▸ Source information
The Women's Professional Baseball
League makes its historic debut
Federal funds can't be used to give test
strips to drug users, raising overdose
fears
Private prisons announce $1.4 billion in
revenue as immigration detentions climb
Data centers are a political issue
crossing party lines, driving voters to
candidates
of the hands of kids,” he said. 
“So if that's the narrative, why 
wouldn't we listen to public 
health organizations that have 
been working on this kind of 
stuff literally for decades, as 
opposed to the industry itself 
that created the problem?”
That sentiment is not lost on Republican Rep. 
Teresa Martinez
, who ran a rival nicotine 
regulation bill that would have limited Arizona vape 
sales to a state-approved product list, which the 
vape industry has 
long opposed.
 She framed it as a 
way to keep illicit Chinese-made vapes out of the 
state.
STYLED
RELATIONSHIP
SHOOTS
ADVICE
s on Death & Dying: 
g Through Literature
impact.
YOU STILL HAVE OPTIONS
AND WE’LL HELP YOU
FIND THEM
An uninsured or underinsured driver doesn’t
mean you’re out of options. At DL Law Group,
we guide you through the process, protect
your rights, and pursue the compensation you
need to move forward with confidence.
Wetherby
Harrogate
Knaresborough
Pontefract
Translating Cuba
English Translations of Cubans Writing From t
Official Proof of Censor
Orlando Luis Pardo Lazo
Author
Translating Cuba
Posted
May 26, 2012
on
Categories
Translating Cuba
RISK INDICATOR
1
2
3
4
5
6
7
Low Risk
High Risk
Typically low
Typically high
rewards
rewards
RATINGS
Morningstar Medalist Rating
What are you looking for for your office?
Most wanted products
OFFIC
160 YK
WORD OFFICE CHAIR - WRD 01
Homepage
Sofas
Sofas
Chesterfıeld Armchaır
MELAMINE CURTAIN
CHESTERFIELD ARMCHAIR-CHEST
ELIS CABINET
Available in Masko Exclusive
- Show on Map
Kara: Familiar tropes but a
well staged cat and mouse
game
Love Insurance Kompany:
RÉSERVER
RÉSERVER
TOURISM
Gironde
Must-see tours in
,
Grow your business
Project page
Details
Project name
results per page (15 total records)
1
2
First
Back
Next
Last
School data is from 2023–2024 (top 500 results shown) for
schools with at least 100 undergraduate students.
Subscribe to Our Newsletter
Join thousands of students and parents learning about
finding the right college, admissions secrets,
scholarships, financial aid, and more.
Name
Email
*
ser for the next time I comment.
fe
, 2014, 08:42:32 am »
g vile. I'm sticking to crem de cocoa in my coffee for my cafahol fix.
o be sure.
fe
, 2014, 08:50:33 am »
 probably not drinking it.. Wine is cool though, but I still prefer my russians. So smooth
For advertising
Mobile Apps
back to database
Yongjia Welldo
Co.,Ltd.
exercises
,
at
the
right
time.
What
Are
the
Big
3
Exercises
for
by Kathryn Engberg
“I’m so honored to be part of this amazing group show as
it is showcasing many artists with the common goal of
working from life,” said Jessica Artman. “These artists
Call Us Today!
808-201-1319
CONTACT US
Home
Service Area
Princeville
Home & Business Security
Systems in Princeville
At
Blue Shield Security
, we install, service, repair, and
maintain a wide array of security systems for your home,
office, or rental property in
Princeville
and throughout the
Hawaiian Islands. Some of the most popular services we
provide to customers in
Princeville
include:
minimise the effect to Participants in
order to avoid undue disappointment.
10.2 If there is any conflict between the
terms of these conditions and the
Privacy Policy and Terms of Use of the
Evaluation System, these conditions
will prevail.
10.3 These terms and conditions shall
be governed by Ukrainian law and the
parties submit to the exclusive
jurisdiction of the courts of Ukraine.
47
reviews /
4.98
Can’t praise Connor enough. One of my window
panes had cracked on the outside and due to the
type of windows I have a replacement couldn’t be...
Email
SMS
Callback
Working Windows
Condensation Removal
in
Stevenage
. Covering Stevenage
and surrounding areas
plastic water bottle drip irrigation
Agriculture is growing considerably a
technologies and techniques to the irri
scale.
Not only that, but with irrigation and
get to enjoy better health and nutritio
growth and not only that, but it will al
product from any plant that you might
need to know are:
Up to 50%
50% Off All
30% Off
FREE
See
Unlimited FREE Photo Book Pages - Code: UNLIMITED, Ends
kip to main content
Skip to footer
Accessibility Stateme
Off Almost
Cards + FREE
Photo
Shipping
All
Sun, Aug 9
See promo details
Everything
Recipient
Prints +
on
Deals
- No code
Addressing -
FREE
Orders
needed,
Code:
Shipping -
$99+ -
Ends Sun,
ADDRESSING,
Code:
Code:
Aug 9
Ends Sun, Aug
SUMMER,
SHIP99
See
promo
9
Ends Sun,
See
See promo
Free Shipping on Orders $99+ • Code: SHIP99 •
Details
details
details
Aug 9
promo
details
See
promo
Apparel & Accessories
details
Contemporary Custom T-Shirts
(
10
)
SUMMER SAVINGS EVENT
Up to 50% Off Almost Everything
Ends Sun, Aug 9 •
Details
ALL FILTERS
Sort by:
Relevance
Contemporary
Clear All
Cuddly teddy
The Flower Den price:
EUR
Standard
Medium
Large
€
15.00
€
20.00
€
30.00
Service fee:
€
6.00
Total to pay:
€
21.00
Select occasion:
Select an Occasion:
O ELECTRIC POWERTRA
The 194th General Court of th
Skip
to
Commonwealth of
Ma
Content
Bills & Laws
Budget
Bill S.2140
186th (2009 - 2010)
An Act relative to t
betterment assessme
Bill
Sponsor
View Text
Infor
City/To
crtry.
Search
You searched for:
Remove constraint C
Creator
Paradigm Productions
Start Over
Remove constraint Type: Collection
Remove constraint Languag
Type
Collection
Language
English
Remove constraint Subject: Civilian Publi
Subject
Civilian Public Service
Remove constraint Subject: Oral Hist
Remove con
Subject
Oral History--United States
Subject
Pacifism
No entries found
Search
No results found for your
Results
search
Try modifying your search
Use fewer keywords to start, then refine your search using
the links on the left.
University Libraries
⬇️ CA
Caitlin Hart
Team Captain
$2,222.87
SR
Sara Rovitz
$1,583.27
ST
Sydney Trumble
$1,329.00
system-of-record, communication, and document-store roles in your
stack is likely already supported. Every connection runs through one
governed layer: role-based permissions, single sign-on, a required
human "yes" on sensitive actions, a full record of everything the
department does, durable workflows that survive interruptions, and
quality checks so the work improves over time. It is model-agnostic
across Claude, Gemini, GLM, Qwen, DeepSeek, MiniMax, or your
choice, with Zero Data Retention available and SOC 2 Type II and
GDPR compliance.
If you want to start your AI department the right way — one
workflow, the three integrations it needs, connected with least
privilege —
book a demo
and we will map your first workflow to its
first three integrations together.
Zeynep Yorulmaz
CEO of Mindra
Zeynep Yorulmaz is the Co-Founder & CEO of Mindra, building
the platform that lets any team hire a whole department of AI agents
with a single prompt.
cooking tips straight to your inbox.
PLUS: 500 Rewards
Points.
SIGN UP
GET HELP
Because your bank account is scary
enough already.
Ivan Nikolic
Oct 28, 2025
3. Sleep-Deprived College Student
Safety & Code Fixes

▸ Exercise description
What is wanted is an exact repetition of the lines from the one with "Ivan Nikolic" through the last line of the material above, both ends included.

▸ Written answer
Ivan Nikolic
Oct 28, 2025
3. Sleep-Deprived College Student
Safety & Code Fixes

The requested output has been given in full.